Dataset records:

== Segment start ==

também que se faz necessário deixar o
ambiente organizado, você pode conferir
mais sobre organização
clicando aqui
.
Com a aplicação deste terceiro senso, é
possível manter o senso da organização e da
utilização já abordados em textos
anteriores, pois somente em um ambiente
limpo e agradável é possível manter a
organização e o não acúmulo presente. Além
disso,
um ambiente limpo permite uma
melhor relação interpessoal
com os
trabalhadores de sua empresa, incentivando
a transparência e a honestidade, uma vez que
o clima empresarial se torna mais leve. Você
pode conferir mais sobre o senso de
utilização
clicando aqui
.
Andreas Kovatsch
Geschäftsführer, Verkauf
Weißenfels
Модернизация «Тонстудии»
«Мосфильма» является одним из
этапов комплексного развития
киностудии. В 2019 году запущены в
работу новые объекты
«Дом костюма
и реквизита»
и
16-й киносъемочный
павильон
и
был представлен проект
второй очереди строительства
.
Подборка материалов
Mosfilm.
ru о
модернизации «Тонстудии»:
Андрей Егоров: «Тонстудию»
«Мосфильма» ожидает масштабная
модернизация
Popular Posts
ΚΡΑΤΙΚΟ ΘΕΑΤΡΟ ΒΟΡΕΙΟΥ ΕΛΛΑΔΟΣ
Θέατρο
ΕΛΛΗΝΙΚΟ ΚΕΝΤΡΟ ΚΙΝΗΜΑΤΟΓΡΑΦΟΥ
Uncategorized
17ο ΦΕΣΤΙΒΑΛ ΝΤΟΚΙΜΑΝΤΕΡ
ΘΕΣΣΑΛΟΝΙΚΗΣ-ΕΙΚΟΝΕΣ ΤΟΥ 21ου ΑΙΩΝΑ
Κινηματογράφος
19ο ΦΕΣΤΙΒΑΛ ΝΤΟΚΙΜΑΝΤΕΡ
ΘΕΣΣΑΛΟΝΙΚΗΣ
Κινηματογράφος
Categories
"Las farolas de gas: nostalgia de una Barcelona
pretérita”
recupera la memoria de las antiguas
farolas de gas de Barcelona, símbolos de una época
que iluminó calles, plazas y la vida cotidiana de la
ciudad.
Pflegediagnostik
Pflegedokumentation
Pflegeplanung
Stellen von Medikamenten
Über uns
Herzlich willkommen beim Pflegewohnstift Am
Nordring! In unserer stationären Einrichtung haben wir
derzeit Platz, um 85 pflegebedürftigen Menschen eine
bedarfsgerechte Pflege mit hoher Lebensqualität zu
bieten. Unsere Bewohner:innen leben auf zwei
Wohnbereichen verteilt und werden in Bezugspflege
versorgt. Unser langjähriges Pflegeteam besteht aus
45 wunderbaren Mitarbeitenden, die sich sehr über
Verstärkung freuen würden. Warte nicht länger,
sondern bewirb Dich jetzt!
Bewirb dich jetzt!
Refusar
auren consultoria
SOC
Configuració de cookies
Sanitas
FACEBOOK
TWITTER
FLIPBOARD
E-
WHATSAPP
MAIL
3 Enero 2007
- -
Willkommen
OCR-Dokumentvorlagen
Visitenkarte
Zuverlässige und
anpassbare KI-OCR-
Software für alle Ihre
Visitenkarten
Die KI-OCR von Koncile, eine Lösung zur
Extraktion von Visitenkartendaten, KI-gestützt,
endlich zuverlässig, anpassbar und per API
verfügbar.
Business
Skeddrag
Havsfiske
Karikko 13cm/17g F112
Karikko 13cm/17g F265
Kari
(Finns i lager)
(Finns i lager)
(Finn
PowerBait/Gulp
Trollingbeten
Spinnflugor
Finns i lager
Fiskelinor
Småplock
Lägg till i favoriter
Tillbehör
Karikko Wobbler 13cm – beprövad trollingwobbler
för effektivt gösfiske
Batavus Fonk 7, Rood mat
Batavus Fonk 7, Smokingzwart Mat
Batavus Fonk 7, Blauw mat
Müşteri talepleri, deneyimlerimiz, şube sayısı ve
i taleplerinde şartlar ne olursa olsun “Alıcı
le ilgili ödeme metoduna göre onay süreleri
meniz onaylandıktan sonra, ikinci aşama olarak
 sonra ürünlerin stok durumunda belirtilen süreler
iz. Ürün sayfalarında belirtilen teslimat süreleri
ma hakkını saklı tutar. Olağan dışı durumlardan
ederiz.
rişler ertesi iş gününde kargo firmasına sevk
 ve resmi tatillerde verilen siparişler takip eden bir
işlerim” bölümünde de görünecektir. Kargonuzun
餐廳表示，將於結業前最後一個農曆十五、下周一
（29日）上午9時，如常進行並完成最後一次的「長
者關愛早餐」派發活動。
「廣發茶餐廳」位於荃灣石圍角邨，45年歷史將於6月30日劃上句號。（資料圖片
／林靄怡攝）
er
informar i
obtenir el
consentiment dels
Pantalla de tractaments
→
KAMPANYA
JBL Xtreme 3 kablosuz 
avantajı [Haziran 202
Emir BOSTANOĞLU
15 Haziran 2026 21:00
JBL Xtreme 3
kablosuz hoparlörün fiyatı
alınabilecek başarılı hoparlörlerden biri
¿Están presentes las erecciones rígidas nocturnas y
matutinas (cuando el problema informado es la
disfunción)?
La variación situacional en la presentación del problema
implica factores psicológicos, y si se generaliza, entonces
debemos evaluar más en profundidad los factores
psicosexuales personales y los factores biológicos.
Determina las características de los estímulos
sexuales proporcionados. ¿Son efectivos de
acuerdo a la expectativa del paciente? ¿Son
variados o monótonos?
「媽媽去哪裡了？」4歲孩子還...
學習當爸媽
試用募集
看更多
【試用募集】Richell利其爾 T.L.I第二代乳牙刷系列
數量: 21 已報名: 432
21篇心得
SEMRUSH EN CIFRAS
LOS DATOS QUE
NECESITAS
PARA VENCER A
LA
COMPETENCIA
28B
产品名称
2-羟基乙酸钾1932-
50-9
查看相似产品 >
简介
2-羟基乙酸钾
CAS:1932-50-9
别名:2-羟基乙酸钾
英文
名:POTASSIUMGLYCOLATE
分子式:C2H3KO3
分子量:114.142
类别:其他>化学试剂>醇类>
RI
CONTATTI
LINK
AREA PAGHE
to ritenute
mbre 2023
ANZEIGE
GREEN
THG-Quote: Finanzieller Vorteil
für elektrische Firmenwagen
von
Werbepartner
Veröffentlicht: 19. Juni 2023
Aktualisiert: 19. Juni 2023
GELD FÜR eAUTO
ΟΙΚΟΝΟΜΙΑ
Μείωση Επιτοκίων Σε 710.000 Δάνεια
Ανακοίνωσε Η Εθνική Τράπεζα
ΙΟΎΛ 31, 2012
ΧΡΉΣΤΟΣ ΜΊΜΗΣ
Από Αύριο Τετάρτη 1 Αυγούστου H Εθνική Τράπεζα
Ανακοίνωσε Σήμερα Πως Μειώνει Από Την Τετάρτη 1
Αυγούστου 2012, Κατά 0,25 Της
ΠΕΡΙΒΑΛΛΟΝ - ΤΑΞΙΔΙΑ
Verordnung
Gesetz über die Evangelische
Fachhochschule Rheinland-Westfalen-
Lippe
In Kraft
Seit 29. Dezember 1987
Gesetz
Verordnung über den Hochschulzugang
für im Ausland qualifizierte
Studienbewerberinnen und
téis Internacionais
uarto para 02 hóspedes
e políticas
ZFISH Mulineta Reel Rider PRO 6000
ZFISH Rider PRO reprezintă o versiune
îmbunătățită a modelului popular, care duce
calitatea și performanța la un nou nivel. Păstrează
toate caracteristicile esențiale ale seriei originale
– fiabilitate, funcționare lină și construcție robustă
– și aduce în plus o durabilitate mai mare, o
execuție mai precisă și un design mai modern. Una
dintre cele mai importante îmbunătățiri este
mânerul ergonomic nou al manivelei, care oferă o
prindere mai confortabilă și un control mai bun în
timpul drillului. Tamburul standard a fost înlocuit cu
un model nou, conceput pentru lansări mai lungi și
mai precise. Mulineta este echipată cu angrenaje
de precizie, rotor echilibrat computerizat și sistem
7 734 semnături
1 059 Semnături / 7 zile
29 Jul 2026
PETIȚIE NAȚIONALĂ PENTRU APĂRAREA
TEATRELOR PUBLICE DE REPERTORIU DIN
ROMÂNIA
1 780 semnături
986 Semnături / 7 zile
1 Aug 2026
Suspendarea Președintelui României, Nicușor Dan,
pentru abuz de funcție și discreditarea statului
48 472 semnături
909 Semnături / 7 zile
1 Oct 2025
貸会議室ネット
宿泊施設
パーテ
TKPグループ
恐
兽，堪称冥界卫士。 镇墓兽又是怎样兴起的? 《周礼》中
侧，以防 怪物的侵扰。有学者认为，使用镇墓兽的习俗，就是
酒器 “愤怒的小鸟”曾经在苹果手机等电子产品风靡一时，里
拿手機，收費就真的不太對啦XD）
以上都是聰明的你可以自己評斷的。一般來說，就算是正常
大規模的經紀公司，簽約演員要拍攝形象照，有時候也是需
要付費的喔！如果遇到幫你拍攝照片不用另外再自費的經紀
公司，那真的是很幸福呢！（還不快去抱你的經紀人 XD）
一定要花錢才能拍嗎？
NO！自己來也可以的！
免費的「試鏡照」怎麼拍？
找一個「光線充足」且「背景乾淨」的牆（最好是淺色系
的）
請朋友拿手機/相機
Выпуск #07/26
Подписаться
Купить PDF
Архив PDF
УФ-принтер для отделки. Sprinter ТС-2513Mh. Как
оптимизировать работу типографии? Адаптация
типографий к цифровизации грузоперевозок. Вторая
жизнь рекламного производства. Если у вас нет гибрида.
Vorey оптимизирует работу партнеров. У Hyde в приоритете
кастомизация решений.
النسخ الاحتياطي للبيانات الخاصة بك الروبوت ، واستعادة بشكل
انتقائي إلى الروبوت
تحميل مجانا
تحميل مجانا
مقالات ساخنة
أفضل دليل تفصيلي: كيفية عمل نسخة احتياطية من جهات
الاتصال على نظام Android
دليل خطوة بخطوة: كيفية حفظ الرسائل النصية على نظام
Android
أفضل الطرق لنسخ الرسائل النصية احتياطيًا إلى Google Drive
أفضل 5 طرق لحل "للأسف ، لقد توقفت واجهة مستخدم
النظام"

== Segment end ==

__Directions for this task__.
From the entries above, select each line containing the string "الرسائل".

__Written answer__.
دليل خطوة بخطوة: كيفية حفظ الرسائل النصية على نظام
أفضل الطرق لنسخ الرسائل النصية احتياطيًا إلى Google Drive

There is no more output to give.